**PROBLEM:** Wherever the string "одржавања" appears in the entries below, return the line that holds it.

___ GIVEN INFORMATION

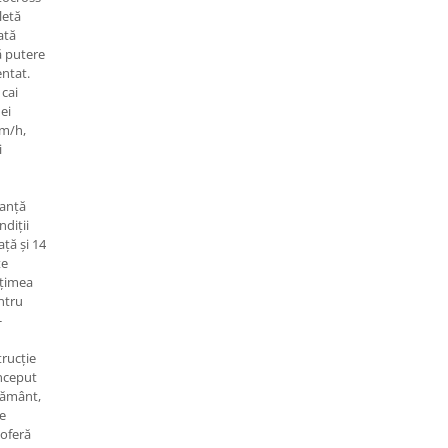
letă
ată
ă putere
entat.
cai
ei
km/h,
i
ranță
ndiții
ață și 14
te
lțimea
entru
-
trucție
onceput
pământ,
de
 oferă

______
___ GIVEN INFORMATION

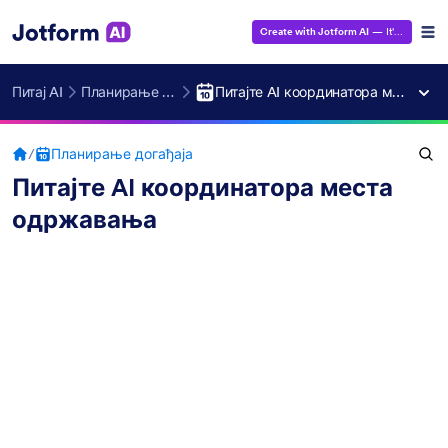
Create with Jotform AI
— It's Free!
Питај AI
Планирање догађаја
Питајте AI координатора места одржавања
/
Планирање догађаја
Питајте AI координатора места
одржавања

______

**THE ANSWER:**
Питајте AI координатора места одржавања
одржавања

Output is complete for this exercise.